Intro to beta diversity

This is useful for seeing where we want to filter our data for beta diversity (only light filtering).

Show code
# gotta start of with read filtering
ps |>
  ps_mutate(reads = sample_sums(ps)) |> #this will get you read depth!
  samdat_tbl() |>
  ggplot(aes(x = reads)) +
  geom_freqpoly(bins = 100) +
  geom_rug(alpha = 0.5) +
  scale_x_log10(labels = scales::label_number()) +
  labs(x = "Number of classified reads", y = NULL) +
  theme_bw()

# lets find where we should filter our data
ps_Stats <- tibble(
  taxon = taxa_names(ps),
  prevalence = microbiome::prevalence(ps),
  total_abundance = taxa_sums(ps)
)

# plot 
p <- ps_Stats |>
  ggplot(aes(total_abundance, prevalence)) +
  geom_point(alpha = 0.5) +
  geom_rug(alpha = 0.1) +
  scale_x_continuous(
    labels = scales::label_number(), name = "Total Abundance"
  ) +
  scale_y_continuous(
    labels = scales::label_percent(), breaks = scales::breaks_pretty(n = 9),
    name = "Prevalence (%)",
    sec.axis = sec_axis(
      trans = ~ . * nsamples(ps), breaks = scales::breaks_pretty(n = 9),
      name = "Prevalence (N samples)"
    )
  ) +
  theme_bw()

# and add the taxa labels 
p + ggrepel::geom_text_repel(
  data = function(df) filter(df, total_abundance > 1e9 | prevalence > 0.6),
  mapping = aes(label = taxon), size = 2.5, min.segment.length = 0, force = 15)

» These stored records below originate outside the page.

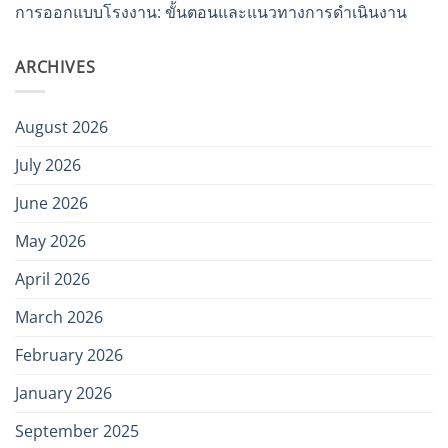
การออกแบบโรงงาน: ขั้นตอนและแนวทางการดำเนินงาน
ARCHIVES
August 2026
July 2026
June 2026
May 2026
April 2026
March 2026
February 2026
January 2026
September 2025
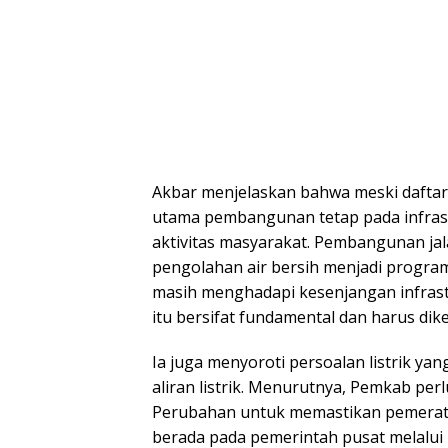
Akbar menjelaskan bahwa meski daftar
utama pembangunan tetap pada infras
aktivitas masyarakat. Pembangunan jal
pengolahan air bersih menjadi progra
masih menghadapi kesenjangan infrastr
itu bersifat fundamental dan harus dikej
Ia juga menyoroti persoalan listrik y
aliran listrik. Menurutnya, Pemkab p
Perubahan untuk memastikan pemerata
berada pada pemerintah pusat melalui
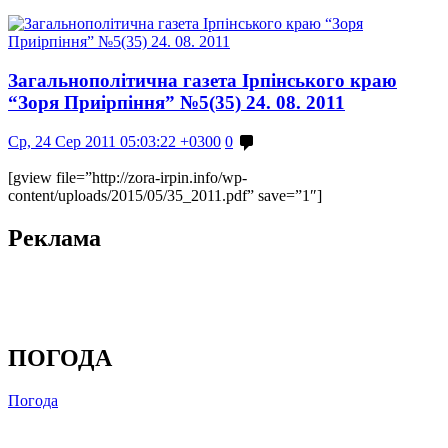
Загальнополітична газета Ірпінського краю
“Зоря Приірпіння” №5(35) 24. 08. 2011
Ср, 24 Сер 2011 05:03:22 +0300
0
[gview file=”http://zora-irpin.info/wp-
content/uploads/2015/05/35_2011.pdf” save=”1″]
Реклама
ПОГОДА
Погода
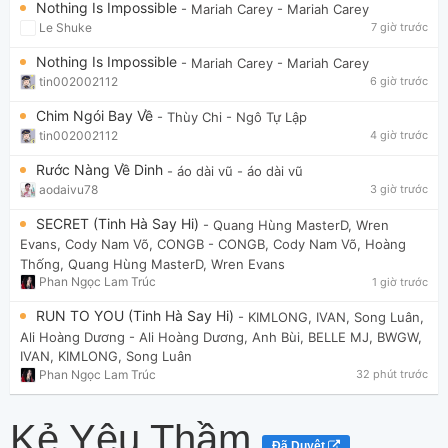
Nothing Is Impossible
- Mariah Carey
- Mariah Carey
Le Shuke
7 giờ trước
Nothing Is Impossible
- Mariah Carey
- Mariah Carey
tin002002112
6 giờ trước
Chim Ngói Bay Về
- Thùy Chi
- Ngô Tự Lập
tin002002112
4 giờ trước
Rước Nàng Về Dinh
- áo dài vũ
- áo dài vũ
aodaivu78
3 giờ trước
SECRET (Tinh Hà Say Hi)
- Quang Hùng MasterD, Wren
Evans, Cody Nam Võ, CONGB
- CONGB, Cody Nam Võ, Hoàng
Thống, Quang Hùng MasterD, Wren Evans
Phan Ngọc Lam Trúc
1 giờ trước
RUN TO YOU (Tinh Hà Say Hi)
- KIMLONG, IVAN, Song Luân,
Ali Hoàng Dương
- Ali Hoàng Dương, Anh Bùi, BELLE MJ, BWGW,
IVAN, KIMLONG, Song Luân
Phan Ngọc Lam Trúc
32 phút trước
Kẻ Yêu Thầm
Đã Duyệt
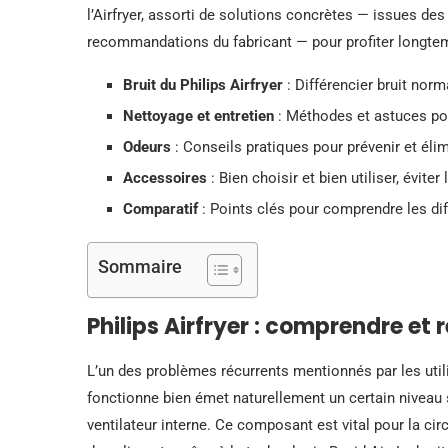
l’Airfryer, assorti de solutions concrètes — issues d
recommandations du fabricant — pour profiter longtemp
Bruit du Philips Airfryer
: Différencier bruit nor
Nettoyage et entretien
: Méthodes et astuces pour
Odeurs
: Conseils pratiques pour prévenir et éli
Accessoires
: Bien choisir et bien utiliser, éviter
Comparatif
: Points clés pour comprendre les di
Sommaire
Philips Airfryer : comprendre et 
L’un des problèmes récurrents mentionnés par les uti
fonctionne bien émet naturellement un certain niveau
ventilateur interne. Ce composant est vital pour la ci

#ggsave("div_stats.png", height = 5, width = 7, units = "in")

Now we have an idea on how to filter our data for beta diversity analyses, we start by subsetting for Treatments then plot using weighted unifrac distance PCoA. We also compute the permanova values between groups which was added to the figure later using CorelDRAW.

Show code
ps %>%
  tax_transform("identity", rank = "Species") %>%
  dist_calc(dist = "aitchison") %>%
  ord_calc("PCoA") %>%
  ord_plot(color = "Disease", size = 2) +
  scale_colour_brewer(palette = "Dark2", aesthetics = c("fill", "colour"), name = "State") +
  theme_bw() +
  ggside::geom_xsidedensity(aes(fill = Disease), alpha = 0.5, show.legend = FALSE) +
  ggside::geom_ysidedensity(aes(fill = Disease), alpha = 0.5, show.legend = FALSE) +
  ggside::theme_ggside_void()

ggsave("species_aitch_pcoa.png", height = 5, width = 7, units = "in")

Relative abundance plots

Super useful to make your own palette and assign to certain taxa, this helps your viewers understand trends in this data. I altered this figure in coreldraw to widen it out and turn it vertically (with the facet labels).

Show code
myPal <- tax_palette(
  data = ps, rank = "Genus", n = 25, pal = "greenArmytage",
  add = c(Other = "gray")
)
tax_palette_plot(myPal)

ps |>
  comp_barplot(
    tax_level = "Genus", n_taxa = 10,
    taxa_order = sum,
    sample_order = "bray", bar_outline_colour = NA,
  ) +
  facet_grid(
    rows = vars(Disease),
    scales = "free", space = "free" # these options are critically important!
  ) +
  coord_flip() +
  theme(axis.text.y = element_blank(), axis.ticks.y = element_blank())

ggsave("relabund_genus.png", height = 5, width = 7, units = "in")

Heatmaps of count data

Heatmap of abundance with treatment groups, this is a heavily filtered subset but is needed for this type of figure. I prettied this up in coreldraw just by removing the legend and changing the order of the samples. Was not used in our manuscript but still nice to have

Show code
# I do not know why this doesnt print when ggsaving so to save the figure i run this in a separate R script and save as pdf that way.

# Assign colors for Injury states
cols_disease <- distinct_palette(n = length(unique(samdat_tbl(ps)$Disease)), add = NA)
names(cols_disease) <- unique(samdat_tbl(ps)$Disease)

# Create the heatmap with both Injury and Treatment annotations
ps |>
  # Sort samples by similarity
  ps_seriate(rank = "Genus", tax_transform = "compositional", dist = "bray") |> 
  # Arrange samples by Injury state
  ps_arrange(Disease) |>
  # Apply CLR transformation
  tax_transform("clr", rank = "Genus") |>
  # Filter taxa by prevalence and abundance
  tax_filter(min_prevalence = 0.2, verbose = FALSE, min_total_abundance = 100) |>
  # Generate compositional heatmap
  comp_heatmap(
    tax_anno = taxAnnotation(
      Prev. = anno_tax_prev(bar_width = 0.3, size = grid::unit(1, "cm"))
    ),
    sample_anno = sampleAnnotation(
      InjuryState = anno_sample("Disease"),
      col = list(InjuryState = cols_disease),
      border = FALSE
    ),
    colors = heat_palette(palette = "RdBu", rev = TRUE),
    sample_seriation = "Identity" # Keep original sample order
  )

ggsave("nfl_htmp_genus.png", height = 5, width = 7, units = "in")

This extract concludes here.